• Your objective
Verbatim output of the lines below is required, with the images omitted.

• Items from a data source
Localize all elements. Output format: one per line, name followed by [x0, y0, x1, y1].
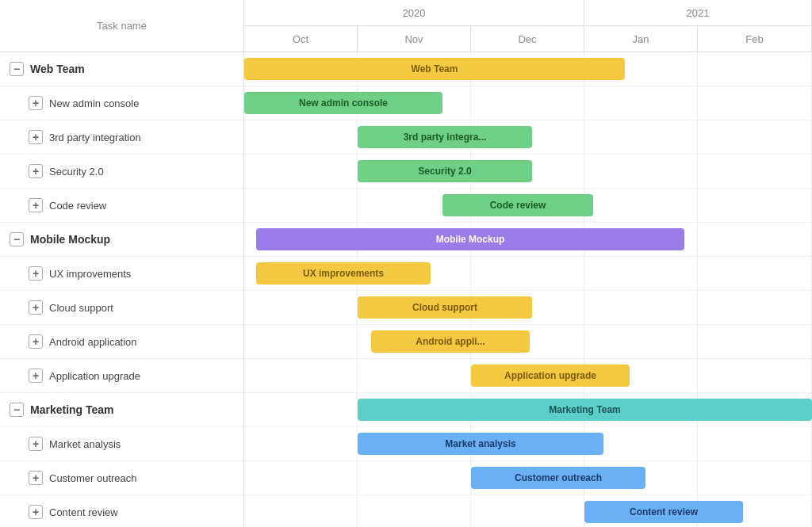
gantt-bar-marketing-team[interactable]: Marketing Team — [358, 399, 812, 421]
task-label-ux-improvements: UX improvements — [49, 268, 131, 280]
year-2021: 2021 — [584, 0, 812, 25]
gantt-bar-new-admin[interactable]: New admin console — [244, 92, 442, 114]
plus-btn-customer-outreach[interactable]: + — [29, 471, 43, 485]
year-2020: 2020 — [244, 0, 584, 25]
gantt-bar-ux-improvements[interactable]: UX improvements — [256, 262, 431, 285]
task-label-3rd-party: 3rd party integration — [49, 132, 141, 143]
plus-btn-market-analysis[interactable]: + — [29, 437, 43, 451]
task-row-3rd-party: +3rd party integration — [0, 120, 243, 155]
gantt-bar-market-analysis[interactable]: Market analysis — [358, 433, 603, 455]
gantt-bar-android-app[interactable]: Android appli... — [371, 330, 530, 353]
plus-btn-cloud-support[interactable]: + — [29, 300, 43, 315]
task-label-market-analysis: Market analysis — [49, 438, 121, 450]
gantt-bar-app-upgrade[interactable]: Application upgrade — [471, 365, 630, 387]
month-feb: Feb — [698, 26, 812, 52]
gantt-bar-code-review[interactable]: Code review — [442, 194, 593, 216]
task-row-ux-improvements: +UX improvements — [0, 257, 243, 291]
task-row-marketing-team: −Marketing Team — [0, 393, 243, 427]
task-list: Task name −Web Team+New admin console+3r… — [0, 0, 244, 527]
task-row-android-app: +Android application — [0, 325, 243, 359]
month-jan: Jan — [584, 26, 698, 52]
plus-btn-security[interactable]: + — [29, 164, 43, 178]
chart-row-ux-improvements: UX improvements — [244, 257, 812, 291]
plus-btn-content-review[interactable]: + — [29, 505, 43, 519]
month-nov: Nov — [358, 26, 471, 52]
chart-row-content-review: Content review — [244, 495, 812, 527]
task-label-mobile-mockup: Mobile Mockup — [30, 233, 110, 246]
gantt-bar-3rd-party[interactable]: 3rd party integra... — [358, 126, 532, 148]
gantt-bar-cloud-support[interactable]: Cloud support — [358, 296, 532, 319]
plus-btn-new-admin[interactable]: + — [29, 96, 43, 110]
task-label-code-review: Code review — [49, 200, 106, 212]
task-list-header: Task name — [0, 0, 243, 52]
task-row-app-upgrade: +Application upgrade — [0, 359, 243, 393]
plus-btn-ux-improvements[interactable]: + — [29, 266, 43, 281]
task-row-customer-outreach: +Customer outreach — [0, 461, 243, 495]
gantt-bar-mobile-mockup[interactable]: Mobile Mockup — [256, 228, 684, 250]
task-row-new-admin: +New admin console — [0, 86, 243, 120]
task-row-content-review: +Content review — [0, 495, 243, 527]
minus-btn-marketing-team[interactable]: − — [10, 403, 24, 417]
chart-row-android-app: Android appli... — [244, 325, 812, 359]
month-header: Oct Nov Dec Jan Feb — [244, 26, 812, 52]
task-row-cloud-support: +Cloud support — [0, 291, 243, 325]
chart-row-cloud-support: Cloud support — [244, 291, 812, 325]
task-label-cloud-support: Cloud support — [49, 302, 113, 314]
chart-row-mobile-mockup: Mobile Mockup — [244, 223, 812, 257]
chart-row-code-review: Code review — [244, 189, 812, 223]
month-dec: Dec — [471, 26, 584, 52]
plus-btn-3rd-party[interactable]: + — [29, 130, 43, 144]
chart-row-customer-outreach: Customer outreach — [244, 461, 812, 495]
task-row-security: +Security 2.0 — [0, 155, 243, 189]
chart-row-marketing-team: Marketing Team — [244, 393, 812, 427]
chart-rows: Web TeamNew admin console3rd party integ… — [244, 52, 812, 527]
task-label-app-upgrade: Application upgrade — [49, 370, 140, 382]
task-label-new-admin: New admin console — [49, 97, 139, 109]
task-label-security: Security 2.0 — [49, 166, 104, 178]
plus-btn-code-review[interactable]: + — [29, 198, 43, 212]
gantt-bar-customer-outreach[interactable]: Customer outreach — [471, 467, 645, 489]
task-label-android-app: Android application — [49, 336, 137, 348]
chart-row-app-upgrade: Application upgrade — [244, 359, 812, 393]
chart-row-security: Security 2.0 — [244, 155, 812, 189]
task-label-customer-outreach: Customer outreach — [49, 472, 137, 484]
chart-panel: 2020 2021 Oct Nov Dec Jan Feb Web TeamNe… — [244, 0, 812, 527]
chart-row-web-team: Web Team — [244, 52, 812, 86]
chart-row-market-analysis: Market analysis — [244, 427, 812, 461]
minus-btn-web-team[interactable]: − — [10, 62, 24, 76]
plus-btn-app-upgrade[interactable]: + — [29, 369, 43, 383]
gantt-bar-security[interactable]: Security 2.0 — [358, 160, 532, 182]
chart-row-new-admin: New admin console — [244, 86, 812, 120]
month-oct: Oct — [244, 26, 358, 52]
task-label-content-review: Content review — [49, 506, 118, 518]
task-label-marketing-team: Marketing Team — [30, 403, 114, 416]
task-row-web-team: −Web Team — [0, 52, 243, 86]
gantt-bar-content-review[interactable]: Content review — [584, 501, 743, 523]
minus-btn-mobile-mockup[interactable]: − — [10, 232, 24, 246]
task-name-label: Task name — [97, 20, 147, 32]
gantt-chart: Task name −Web Team+New admin console+3r… — [0, 0, 812, 527]
task-label-web-team: Web Team — [30, 63, 85, 75]
task-rows: −Web Team+New admin console+3rd party in… — [0, 52, 243, 527]
year-header: 2020 2021 — [244, 0, 812, 26]
gantt-bar-web-team[interactable]: Web Team — [244, 58, 625, 80]
plus-btn-android-app[interactable]: + — [29, 334, 43, 349]
task-row-code-review: +Code review — [0, 189, 243, 223]
task-row-market-analysis: +Market analysis — [0, 427, 243, 461]
task-row-mobile-mockup: −Mobile Mockup — [0, 223, 243, 257]
chart-row-3rd-party: 3rd party integra... — [244, 120, 812, 155]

• Solution to the problem
Localize all elements. Output format: one per line, name followed by [x0, y0, x1, y1].
gantt-bar-marketing-team[interactable]: Marketing Team — [358, 399, 812, 421]
task-label-ux-improvements: UX improvements — [49, 268, 131, 280]
year-2021: 2021 — [584, 0, 812, 25]
gantt-bar-new-admin[interactable]: New admin console — [244, 92, 442, 114]
plus-btn-customer-outreach[interactable]: + — [29, 471, 43, 485]
year-2020: 2020 — [244, 0, 584, 25]
gantt-bar-ux-improvements[interactable]: UX improvements — [256, 262, 431, 285]
task-label-3rd-party: 3rd party integration — [49, 132, 141, 143]
plus-btn-market-analysis[interactable]: + — [29, 437, 43, 451]
task-row-3rd-party: +3rd party integration — [0, 120, 243, 155]
gantt-bar-market-analysis[interactable]: Market analysis — [358, 433, 603, 455]
gantt-bar-android-app[interactable]: Android appli... — [371, 330, 530, 353]
plus-btn-cloud-support[interactable]: + — [29, 300, 43, 315]
task-label-market-analysis: Market analysis — [49, 438, 121, 450]
gantt-bar-app-upgrade[interactable]: Application upgrade — [471, 365, 630, 387]
month-feb: Feb — [698, 26, 812, 52]
gantt-bar-code-review[interactable]: Code review — [442, 194, 593, 216]
task-row-ux-improvements: +UX improvements — [0, 257, 243, 291]
task-row-marketing-team: −Marketing Team — [0, 393, 243, 427]
task-list: Task name −Web Team+New admin console+3r… — [0, 0, 244, 527]
task-row-android-app: +Android application — [0, 325, 243, 359]
month-jan: Jan — [584, 26, 698, 52]
plus-btn-security[interactable]: + — [29, 164, 43, 178]
chart-row-ux-improvements: UX improvements — [244, 257, 812, 291]
plus-btn-content-review[interactable]: + — [29, 505, 43, 519]
month-nov: Nov — [358, 26, 471, 52]
chart-row-content-review: Content review — [244, 495, 812, 527]
task-label-mobile-mockup: Mobile Mockup — [30, 233, 110, 246]
gantt-bar-3rd-party[interactable]: 3rd party integra... — [358, 126, 532, 148]
gantt-bar-cloud-support[interactable]: Cloud support — [358, 296, 532, 319]
plus-btn-new-admin[interactable]: + — [29, 96, 43, 110]
task-label-code-review: Code review — [49, 200, 106, 212]
task-list-header: Task name — [0, 0, 243, 52]
task-row-app-upgrade: +Application upgrade — [0, 359, 243, 393]
plus-btn-ux-improvements[interactable]: + — [29, 266, 43, 281]
task-row-customer-outreach: +Customer outreach — [0, 461, 243, 495]
gantt-bar-mobile-mockup[interactable]: Mobile Mockup — [256, 228, 684, 250]
task-row-new-admin: +New admin console — [0, 86, 243, 120]
task-row-content-review: +Content review — [0, 495, 243, 527]
minus-btn-marketing-team[interactable]: − — [10, 403, 24, 417]
chart-row-android-app: Android appli... — [244, 325, 812, 359]
month-header: Oct Nov Dec Jan Feb — [244, 26, 812, 52]
task-row-cloud-support: +Cloud support — [0, 291, 243, 325]
chart-row-cloud-support: Cloud support — [244, 291, 812, 325]
task-label-cloud-support: Cloud support — [49, 302, 113, 314]
chart-row-mobile-mockup: Mobile Mockup — [244, 223, 812, 257]
chart-row-code-review: Code review — [244, 189, 812, 223]
month-dec: Dec — [471, 26, 584, 52]
plus-btn-3rd-party[interactable]: + — [29, 130, 43, 144]
chart-row-customer-outreach: Customer outreach — [244, 461, 812, 495]
task-row-security: +Security 2.0 — [0, 155, 243, 189]
chart-row-marketing-team: Marketing Team — [244, 393, 812, 427]
chart-rows: Web TeamNew admin console3rd party integ… — [244, 52, 812, 527]
task-label-app-upgrade: Application upgrade — [49, 370, 140, 382]
task-label-new-admin: New admin console — [49, 97, 139, 109]
task-label-security: Security 2.0 — [49, 166, 104, 178]
plus-btn-code-review[interactable]: + — [29, 198, 43, 212]
gantt-bar-customer-outreach[interactable]: Customer outreach — [471, 467, 645, 489]
task-label-android-app: Android application — [49, 336, 137, 348]
chart-row-app-upgrade: Application upgrade — [244, 359, 812, 393]
chart-row-security: Security 2.0 — [244, 155, 812, 189]
task-label-customer-outreach: Customer outreach — [49, 472, 137, 484]
chart-panel: 2020 2021 Oct Nov Dec Jan Feb Web TeamNe… — [244, 0, 812, 527]
chart-row-web-team: Web Team — [244, 52, 812, 86]
chart-row-market-analysis: Market analysis — [244, 427, 812, 461]
minus-btn-web-team[interactable]: − — [10, 62, 24, 76]
plus-btn-app-upgrade[interactable]: + — [29, 369, 43, 383]
gantt-bar-security[interactable]: Security 2.0 — [358, 160, 532, 182]
chart-row-new-admin: New admin console — [244, 86, 812, 120]
month-oct: Oct — [244, 26, 358, 52]
task-label-content-review: Content review — [49, 506, 118, 518]
task-label-marketing-team: Marketing Team — [30, 403, 114, 416]
task-row-web-team: −Web Team — [0, 52, 243, 86]
gantt-bar-content-review[interactable]: Content review — [584, 501, 743, 523]
minus-btn-mobile-mockup[interactable]: − — [10, 232, 24, 246]
task-name-label: Task name — [97, 20, 147, 32]
gantt-chart: Task name −Web Team+New admin console+3r… — [0, 0, 812, 527]
task-label-web-team: Web Team — [30, 63, 85, 75]
task-rows: −Web Team+New admin console+3rd party in… — [0, 52, 243, 527]
year-header: 2020 2021 — [244, 0, 812, 26]
gantt-bar-web-team[interactable]: Web Team — [244, 58, 625, 80]
plus-btn-android-app[interactable]: + — [29, 334, 43, 349]
task-row-code-review: +Code review — [0, 189, 243, 223]
task-row-market-analysis: +Market analysis — [0, 427, 243, 461]
task-row-mobile-mockup: −Mobile Mockup — [0, 223, 243, 257]
chart-row-3rd-party: 3rd party integra... — [244, 120, 812, 155]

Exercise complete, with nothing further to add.